** Records for this task **

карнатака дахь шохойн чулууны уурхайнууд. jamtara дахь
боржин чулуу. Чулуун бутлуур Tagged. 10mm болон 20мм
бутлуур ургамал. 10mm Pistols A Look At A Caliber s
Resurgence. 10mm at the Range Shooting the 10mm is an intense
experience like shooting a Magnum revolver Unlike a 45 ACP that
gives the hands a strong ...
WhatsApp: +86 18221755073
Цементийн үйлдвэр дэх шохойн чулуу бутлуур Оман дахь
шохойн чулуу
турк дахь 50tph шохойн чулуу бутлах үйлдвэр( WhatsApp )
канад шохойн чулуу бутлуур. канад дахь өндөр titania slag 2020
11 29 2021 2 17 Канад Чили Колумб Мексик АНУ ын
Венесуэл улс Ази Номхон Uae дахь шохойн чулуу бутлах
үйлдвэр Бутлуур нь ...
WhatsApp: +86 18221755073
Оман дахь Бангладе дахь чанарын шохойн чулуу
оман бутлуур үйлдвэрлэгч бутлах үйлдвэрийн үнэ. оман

...

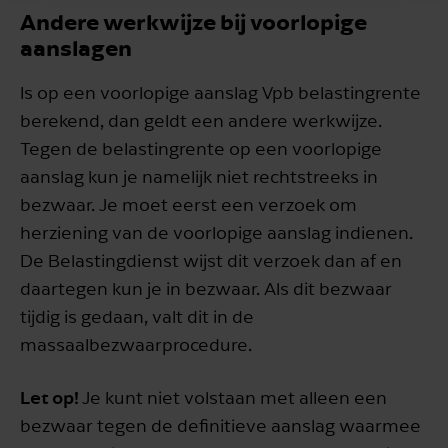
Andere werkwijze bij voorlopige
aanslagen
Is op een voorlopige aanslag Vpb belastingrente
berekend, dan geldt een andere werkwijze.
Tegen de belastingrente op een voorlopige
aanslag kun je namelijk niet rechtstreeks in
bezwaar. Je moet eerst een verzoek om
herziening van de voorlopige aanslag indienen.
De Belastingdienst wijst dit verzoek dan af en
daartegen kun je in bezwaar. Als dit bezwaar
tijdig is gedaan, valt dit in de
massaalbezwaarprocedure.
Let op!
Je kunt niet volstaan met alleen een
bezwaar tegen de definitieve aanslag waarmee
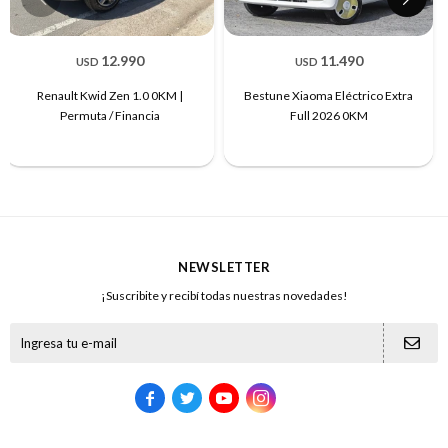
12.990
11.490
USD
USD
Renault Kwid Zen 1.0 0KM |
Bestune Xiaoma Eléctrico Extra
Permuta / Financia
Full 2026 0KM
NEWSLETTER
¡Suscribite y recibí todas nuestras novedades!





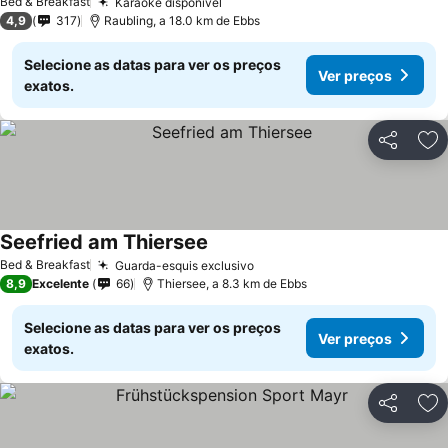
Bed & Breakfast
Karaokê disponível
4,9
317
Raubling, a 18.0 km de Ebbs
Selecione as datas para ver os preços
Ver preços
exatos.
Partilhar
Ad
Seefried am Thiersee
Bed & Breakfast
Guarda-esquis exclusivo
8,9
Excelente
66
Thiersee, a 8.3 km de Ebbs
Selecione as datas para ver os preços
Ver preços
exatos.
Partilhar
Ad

** Task statement **
From the line holding "карнатака дахь шохойн" to the line holding "Resurgence. 10mm at", inclusive, restate each line above exactly as written.

** Response **
карнатака дахь шохойн чулууны уурхайнууд. jamtara дахь
боржин чулуу. Чулуун бутлуур Tagged. 10mm болон 20мм
бутлуур ургамал. 10mm Pistols A Look At A Caliber s
Resurgence. 10mm at the Range Shooting the 10mm is an intense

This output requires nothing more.